US government report flags ‘significant human rights issues’ in India
The report was released nearly a year after US Secretary of State Antony Blinken expressed concern about the ‘rise in human rights abuses’ in India.
An annual report released by the United States government on Monday flagged “significant human rights issues” in India, including extra-judicial killings, torture and arbitrary arrests.
The report was released nearly a year after United States Secretary of State Antony Blinken expressed concern about the “rise in human rights abuses” in India, in a rare criticism of New Delhi’s human rights record by a senior Washington official.
The report on human rights practices was published by the Bureau of Democracy, Human Rights and Labor of the United States’ Department of State.
“A lack of accountability for official misconduct persisted at all levels of government, contributing to widespread impunity,” it said. “Lax enforcement, a shortage of trained police officers, and an overburdened and underresourced court system contributed to a low number of convictions.”

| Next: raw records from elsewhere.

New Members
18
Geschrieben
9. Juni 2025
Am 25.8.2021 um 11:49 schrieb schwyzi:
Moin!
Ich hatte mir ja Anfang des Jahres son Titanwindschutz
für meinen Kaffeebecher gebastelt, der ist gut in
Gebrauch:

In a section about unlawful or politically-motivated killings, the report took note of the death of a Dalit man named Vadivel Vignesh in police custody in April. Vignesh was arrested for allegedly possessing marijuana but was said to have been beaten severely in police custody.

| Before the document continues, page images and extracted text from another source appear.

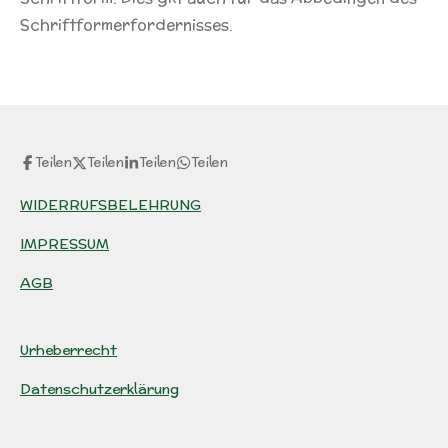
Schriftformerfordernisses.
Teilen
Teilen
Teilen
Teilen
WIDERRUFSBELEHRUNG
IMPRESSUM
AGB
Urheberrecht
Datenschutzerklärung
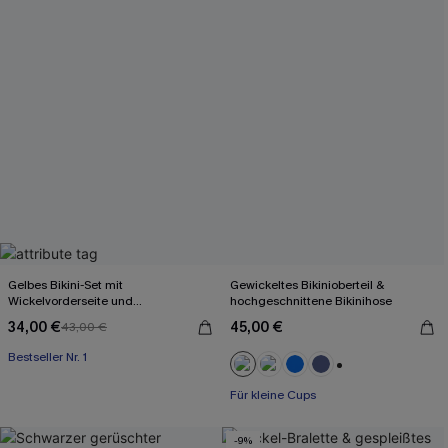
Gelbes Bikini-Set mit
Gewickeltes Bikinioberteil &
Wickelvorderseite und
hochgeschnittene Bikinihose
Rückenbindung
34,00 €
45,00 €
43,00 €
Bestseller Nr. 1
+2
Für kleine Cups
-9%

The report took note of allegations that three police officials pressured his brother to withdraw the complaint he filed against them, in exchange for the authorities withdrawing charges filed against Vignesh.
The United States government report also took note of an alleged staged gunfight in which four men accused of gangrape and murder of a veterinarian in Hyderabad in 2019 were killed. In May, a Supreme Court-appointed committee said that the police deliberately fired on the four men with the intent to cause their death.

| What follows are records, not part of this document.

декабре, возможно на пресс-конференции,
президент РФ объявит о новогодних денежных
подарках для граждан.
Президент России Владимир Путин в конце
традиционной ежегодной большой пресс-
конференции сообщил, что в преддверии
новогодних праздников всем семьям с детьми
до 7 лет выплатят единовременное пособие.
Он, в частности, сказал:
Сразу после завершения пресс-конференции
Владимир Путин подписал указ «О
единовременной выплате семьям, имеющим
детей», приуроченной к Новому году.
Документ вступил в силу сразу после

The United States said there were “credible reports” that government officials took recourse to torture and abuses. “The law does not permit authorities to admit coerced confessions into evidence, but some non-governmental organisations reported authorities used torture to coerce confessions,” it said.
Arrests of activists
The report highlighted the arrest of former Jawaharlal Nehru University student leader Umar Khalid under the Unlawful Activities (Prevention) Act for a speech he delivered during protests against the Citizenship Amendment Act.
It also noted the death of Jesuit priest Stan Swamy, who faced accusations in the Bhima Koregaon case.
“Multiple courts denied bail to the majority of the 16 activists incarcerated on conspiracy charges related to the [Bhima Koregaon protests] that resulted in several deaths,” the report said. “The accused claimed the charges were politically motivated.”
The United States government report stated that civil society organisations have expressed concern that the central government sometimes used UAPA to detain human rights activists and journalists.
Citing human rights activists, it added that the government was targeting vocal critics from the Muslim community and using bulldozers to destroy their homes and livelihoods.